Jukebox Sunday 2: Yusef Komunyakaa, Eyedea, Anticon


Jukebox Sunday 2 is here with some poetry videos and poetic music for you fine folks. And just a warning, I'm feeling a little nostalgic for hip hop today.

Let's start out with a little poetry fun. Billy Collins' very entertaining poem "Lanyard" is as good a place as any. We'll meet back up with poetry at the end with Yusef Komunyakaa.

Sean Bonnette's escaped the trap that we built to capture him last week, he's been spotted in this recording of the AJJ song "A Poem" which has one of the better poetry-related lines in recent songs: A poem is a song, that no one cares about, except the writers of the songs that we're all singing"

Let's move toward some poetic indie hip hop from 20 years ago, everyone's favorite! I know it's one of mine, at least! Anticon was a tremendous force of poetry in the hip hop scene and Sole was one of its co-founders. One of my favorite albums from that era was Sole's Bottle of Humans, and this is its title track.

Now a bit more abstract, here is alternative/indie hip hop supergroup Deep Puddle Dynamics formed of Slug, Sole, Doseone, and Alias, and their 1998 song "Scarecrow Speaks"

And coming around via Slug to one of my favorite little hot spots of music, Minnesota Hip Hop, here is the Eyedea & Abilities song "Sky Diver"

While we're with Eyedea, one of my favorite emcees, legendary lyricist, freestyler, battler etc etc. here is a song from his Oliver Hart project, this song is called "How Much Do You Pay" and it has some recordings of a very well-known homeless man from the time in Minneapolis who played a bucket and was very friendly.

As we transition back towards poetry let's do that through Atmosphere's anaphoric list song "Scapegoats".

Dipping back to Eyedea's Oliver Hart for this minimalist narrative rap "Step by Step"
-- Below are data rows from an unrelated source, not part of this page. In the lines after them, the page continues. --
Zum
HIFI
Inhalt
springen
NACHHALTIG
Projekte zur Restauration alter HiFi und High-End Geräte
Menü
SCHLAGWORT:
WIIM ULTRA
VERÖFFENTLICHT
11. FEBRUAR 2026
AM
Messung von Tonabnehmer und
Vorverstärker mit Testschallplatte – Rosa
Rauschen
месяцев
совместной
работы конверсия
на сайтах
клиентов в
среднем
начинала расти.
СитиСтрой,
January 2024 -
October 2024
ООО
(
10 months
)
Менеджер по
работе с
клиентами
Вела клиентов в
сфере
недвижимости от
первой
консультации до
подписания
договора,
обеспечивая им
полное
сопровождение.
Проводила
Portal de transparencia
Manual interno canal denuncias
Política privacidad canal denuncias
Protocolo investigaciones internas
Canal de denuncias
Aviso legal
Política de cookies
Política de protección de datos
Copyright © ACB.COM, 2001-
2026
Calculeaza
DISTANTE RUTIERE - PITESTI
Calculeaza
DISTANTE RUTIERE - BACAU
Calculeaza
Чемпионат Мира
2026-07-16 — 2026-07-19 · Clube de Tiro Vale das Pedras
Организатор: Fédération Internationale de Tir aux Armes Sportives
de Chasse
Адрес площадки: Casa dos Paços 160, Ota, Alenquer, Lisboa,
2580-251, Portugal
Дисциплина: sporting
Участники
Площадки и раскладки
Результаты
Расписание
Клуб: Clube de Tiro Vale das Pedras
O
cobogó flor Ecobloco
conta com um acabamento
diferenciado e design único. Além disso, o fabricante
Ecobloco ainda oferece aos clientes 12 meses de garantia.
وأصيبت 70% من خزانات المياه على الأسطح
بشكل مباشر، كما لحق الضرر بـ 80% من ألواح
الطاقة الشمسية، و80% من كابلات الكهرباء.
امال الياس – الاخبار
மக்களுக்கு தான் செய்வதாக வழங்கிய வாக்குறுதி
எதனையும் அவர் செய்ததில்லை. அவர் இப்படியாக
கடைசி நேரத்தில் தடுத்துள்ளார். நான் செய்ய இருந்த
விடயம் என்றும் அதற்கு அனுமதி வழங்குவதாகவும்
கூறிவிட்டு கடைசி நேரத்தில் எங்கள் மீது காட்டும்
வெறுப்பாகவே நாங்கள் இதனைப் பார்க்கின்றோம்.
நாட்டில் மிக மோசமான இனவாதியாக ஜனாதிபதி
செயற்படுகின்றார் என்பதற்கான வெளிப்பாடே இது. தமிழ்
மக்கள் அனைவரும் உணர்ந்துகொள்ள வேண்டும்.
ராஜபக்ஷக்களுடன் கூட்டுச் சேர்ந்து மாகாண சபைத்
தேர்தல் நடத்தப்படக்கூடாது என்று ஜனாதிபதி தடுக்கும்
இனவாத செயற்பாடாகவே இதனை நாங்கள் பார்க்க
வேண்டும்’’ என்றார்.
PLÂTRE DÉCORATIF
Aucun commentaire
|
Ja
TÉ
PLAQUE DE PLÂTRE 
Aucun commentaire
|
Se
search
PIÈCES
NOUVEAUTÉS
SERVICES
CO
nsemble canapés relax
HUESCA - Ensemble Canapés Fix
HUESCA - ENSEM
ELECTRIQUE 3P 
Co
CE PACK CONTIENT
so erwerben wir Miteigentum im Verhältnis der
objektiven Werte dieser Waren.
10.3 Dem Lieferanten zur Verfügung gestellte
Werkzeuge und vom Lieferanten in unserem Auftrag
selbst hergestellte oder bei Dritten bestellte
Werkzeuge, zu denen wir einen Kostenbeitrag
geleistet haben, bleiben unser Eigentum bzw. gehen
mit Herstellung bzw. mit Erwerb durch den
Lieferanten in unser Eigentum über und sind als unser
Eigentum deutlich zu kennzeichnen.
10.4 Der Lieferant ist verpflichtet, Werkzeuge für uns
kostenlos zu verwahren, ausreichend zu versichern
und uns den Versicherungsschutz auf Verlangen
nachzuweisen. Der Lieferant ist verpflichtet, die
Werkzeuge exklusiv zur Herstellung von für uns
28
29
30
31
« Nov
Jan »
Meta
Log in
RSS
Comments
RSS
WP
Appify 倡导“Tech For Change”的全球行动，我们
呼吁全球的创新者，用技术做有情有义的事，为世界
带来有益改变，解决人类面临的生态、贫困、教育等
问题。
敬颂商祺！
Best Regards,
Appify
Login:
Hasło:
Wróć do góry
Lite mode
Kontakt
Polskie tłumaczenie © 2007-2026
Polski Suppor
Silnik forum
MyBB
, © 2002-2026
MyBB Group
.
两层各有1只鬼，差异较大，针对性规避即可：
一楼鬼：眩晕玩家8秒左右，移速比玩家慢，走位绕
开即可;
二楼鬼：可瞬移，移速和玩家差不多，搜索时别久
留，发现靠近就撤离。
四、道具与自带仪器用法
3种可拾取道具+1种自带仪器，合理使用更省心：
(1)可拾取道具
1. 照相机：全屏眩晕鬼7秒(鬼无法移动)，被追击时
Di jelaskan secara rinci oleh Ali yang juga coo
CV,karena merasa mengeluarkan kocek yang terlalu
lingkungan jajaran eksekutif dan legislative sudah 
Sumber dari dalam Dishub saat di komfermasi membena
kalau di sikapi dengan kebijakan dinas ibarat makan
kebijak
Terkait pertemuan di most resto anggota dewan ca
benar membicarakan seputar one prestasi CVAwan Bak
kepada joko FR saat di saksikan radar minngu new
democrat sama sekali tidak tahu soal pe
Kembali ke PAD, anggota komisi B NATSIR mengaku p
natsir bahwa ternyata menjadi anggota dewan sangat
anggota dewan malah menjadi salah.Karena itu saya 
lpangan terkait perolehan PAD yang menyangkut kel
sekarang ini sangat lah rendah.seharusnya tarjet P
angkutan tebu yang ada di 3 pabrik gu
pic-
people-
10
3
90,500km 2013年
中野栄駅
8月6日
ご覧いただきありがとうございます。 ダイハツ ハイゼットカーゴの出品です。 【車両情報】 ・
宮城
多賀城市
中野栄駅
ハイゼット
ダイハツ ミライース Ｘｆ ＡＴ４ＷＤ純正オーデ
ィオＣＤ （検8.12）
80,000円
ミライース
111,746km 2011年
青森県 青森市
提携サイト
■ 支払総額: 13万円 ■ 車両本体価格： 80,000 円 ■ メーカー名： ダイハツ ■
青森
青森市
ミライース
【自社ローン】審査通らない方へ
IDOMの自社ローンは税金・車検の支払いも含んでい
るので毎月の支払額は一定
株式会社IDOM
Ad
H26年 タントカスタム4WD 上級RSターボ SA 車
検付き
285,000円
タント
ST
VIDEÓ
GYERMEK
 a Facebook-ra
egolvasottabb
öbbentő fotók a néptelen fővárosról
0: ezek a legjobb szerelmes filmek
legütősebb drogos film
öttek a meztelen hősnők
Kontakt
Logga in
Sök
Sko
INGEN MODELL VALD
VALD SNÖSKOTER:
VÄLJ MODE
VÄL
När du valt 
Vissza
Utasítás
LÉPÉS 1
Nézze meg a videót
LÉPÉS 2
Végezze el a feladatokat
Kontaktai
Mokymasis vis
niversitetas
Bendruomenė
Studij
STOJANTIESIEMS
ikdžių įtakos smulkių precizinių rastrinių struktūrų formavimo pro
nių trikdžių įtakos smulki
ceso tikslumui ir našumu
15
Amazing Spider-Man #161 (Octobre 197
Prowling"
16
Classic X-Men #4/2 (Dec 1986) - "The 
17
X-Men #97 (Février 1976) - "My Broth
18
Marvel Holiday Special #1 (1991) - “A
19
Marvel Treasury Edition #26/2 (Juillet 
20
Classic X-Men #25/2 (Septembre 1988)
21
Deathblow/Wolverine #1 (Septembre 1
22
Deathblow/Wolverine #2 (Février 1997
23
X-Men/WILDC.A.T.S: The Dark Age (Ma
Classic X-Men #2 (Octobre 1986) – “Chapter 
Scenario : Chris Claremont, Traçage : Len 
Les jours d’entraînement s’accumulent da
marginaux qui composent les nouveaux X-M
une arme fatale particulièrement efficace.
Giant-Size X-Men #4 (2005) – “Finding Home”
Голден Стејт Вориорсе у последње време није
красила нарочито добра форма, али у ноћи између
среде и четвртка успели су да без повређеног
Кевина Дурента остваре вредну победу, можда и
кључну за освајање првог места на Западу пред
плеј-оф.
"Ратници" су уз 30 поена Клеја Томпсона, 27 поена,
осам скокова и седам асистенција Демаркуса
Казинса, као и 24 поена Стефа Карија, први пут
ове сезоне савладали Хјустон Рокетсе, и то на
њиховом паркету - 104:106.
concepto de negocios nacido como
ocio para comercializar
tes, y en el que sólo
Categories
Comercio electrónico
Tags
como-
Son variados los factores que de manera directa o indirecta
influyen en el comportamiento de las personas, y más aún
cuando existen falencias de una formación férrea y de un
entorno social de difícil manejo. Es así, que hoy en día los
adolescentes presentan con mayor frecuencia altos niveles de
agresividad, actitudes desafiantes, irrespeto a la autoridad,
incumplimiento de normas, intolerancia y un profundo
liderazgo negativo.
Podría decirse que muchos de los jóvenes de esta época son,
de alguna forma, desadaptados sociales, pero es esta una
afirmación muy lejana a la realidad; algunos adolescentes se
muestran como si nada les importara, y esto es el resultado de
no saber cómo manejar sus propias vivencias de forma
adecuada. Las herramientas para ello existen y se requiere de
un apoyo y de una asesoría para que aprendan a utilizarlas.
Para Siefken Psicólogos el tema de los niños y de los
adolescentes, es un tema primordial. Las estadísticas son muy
OK, Back to poetry. This is a writing blog after all. Here is a short video of Yusef Komunyakaa talking about when a poem is finished, more specifically, he gives a little insight into the revision process that is quite useful. 

To add to what Mr. Komunyakaa says, I also am wary of the beginnings of poems. Sometimes it can take a stanza or two even for a poem to find its feet, to discover what it's trying to say, what truth it's trying to highligh about the human condition or whatever, and this can often be rectified in editing, sometimes that opening needs to be hacked off. I just chopped the opening stanza of a poem I'd been sending out and had been proud of and I couldn't feel better about the excision. And finally we'll end with a short film made by the filmmaker Iriana Rucker for Komunyakaa's poem "Slam, Dunk & Hook".


Bonus Writing Exercises: You didn't think you'd get away without writing a poem did you? 

1)Take inspiration from what you've listened and use either a setting, a turn of phrase, an object, something from one of the songs and write a piece based on that.
2) Look up the lyrics to your favorite of those songs at Lyrics Genius and make an erasure poem from those lyrics.
3) Look up the lyrics to your favorite of those songs and find a line to use as the epigraph for a piece of writing. The quote usually will be a pithy way to 'sum up' some aspect of your piece, or just be related in a way that the quote informs the piece.